Our research shows that companies with effective pipeline management practices grow revenue 15% faster than their peers without them. There’s gold in them thar pipes, if you know how to mine it. Make it an organizational decree to clean out the junk and start building a clean, healthy sales pipeline. A healthy pipeline will have the ideal size, shape, and contents to reach your sales goals in the near and long term. An unhealthy pipeline will doom your sales force to wasted time and effort, right up to the moment when you miss your revenue target.
Activities, Activities, Activities
Here is one insight that is so obvious it somehow escapes everyone’s attention: You can only manage activities. You can’t manage revenue. You can’t manage market share. You can’t make a customer buy from you, and you can’t make them come back for more. The only thing you can manage is the activities of your team. Yet our research reveals that sales forces measure very little activity – only 17% of the metrics in CRM databases are activity-based. As a matter of fact, we tend to focus on the results we want, not the actions that cause them.

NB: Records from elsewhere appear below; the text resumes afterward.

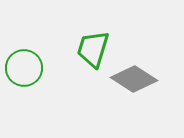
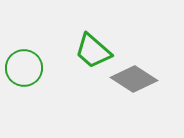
green trapezoid: moved 2 px down; rotated 66 degrees counterclockwise
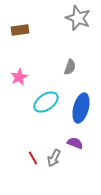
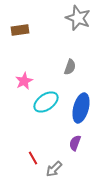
pink star: moved 5 px right, 4 px down
purple semicircle: rotated 91 degrees counterclockwise
gray arrow: moved 11 px down; rotated 18 degrees clockwise
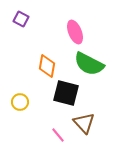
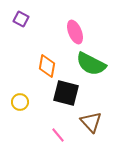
green semicircle: moved 2 px right
brown triangle: moved 7 px right, 1 px up
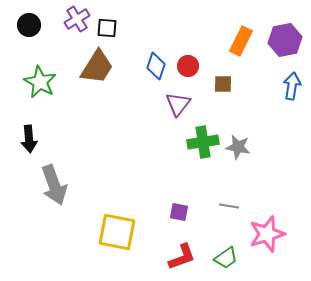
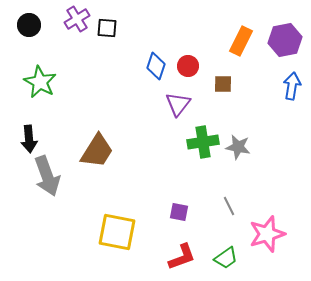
brown trapezoid: moved 84 px down
gray arrow: moved 7 px left, 9 px up
gray line: rotated 54 degrees clockwise
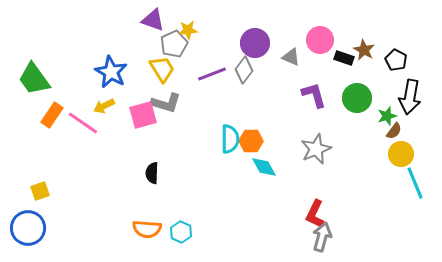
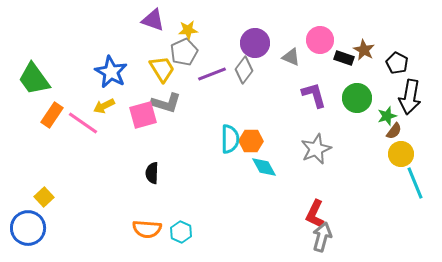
gray pentagon: moved 10 px right, 8 px down
black pentagon: moved 1 px right, 3 px down
yellow square: moved 4 px right, 6 px down; rotated 24 degrees counterclockwise
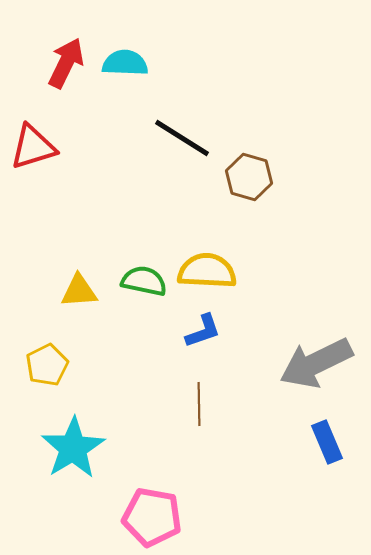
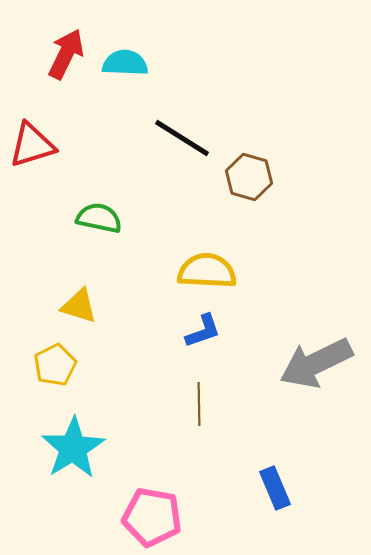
red arrow: moved 9 px up
red triangle: moved 1 px left, 2 px up
green semicircle: moved 45 px left, 63 px up
yellow triangle: moved 15 px down; rotated 21 degrees clockwise
yellow pentagon: moved 8 px right
blue rectangle: moved 52 px left, 46 px down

When you shift your attention from results to activities, wonderful things happen. You have greater confidence in your team’s field-level execution. Salespeople have clear tasks that align with their desired outcomes. Managers know what’s important to measure and coach. You start to see cause-and-effect relationships that inform better decision-making. We tell our clients that this is one of the most powerful and deceptively simple things you can do to improve sales performance: Focus on doing the right things right.
Block and Tackle
It’s quite certain that this will not be the sexiest article you’ll read this week, but it could be the most valuable. Like most things in life, we tend to make sales more complicated than we should. It’s blocking and tackling that wins games, not the most exotic strategy. Yet, exotic strategies are the siren song of senior leadership. Don’t let it be that way in your sales force.
Okay, maybe I’m not the trendiest person you know. I don’t sell on social media, and my life is not gamified. But I do know how to improve sales performance using tried and true management strategies. Coach your sellers, build your pipeline, and focus on the right activities. Trust me… If you do, great things will follow.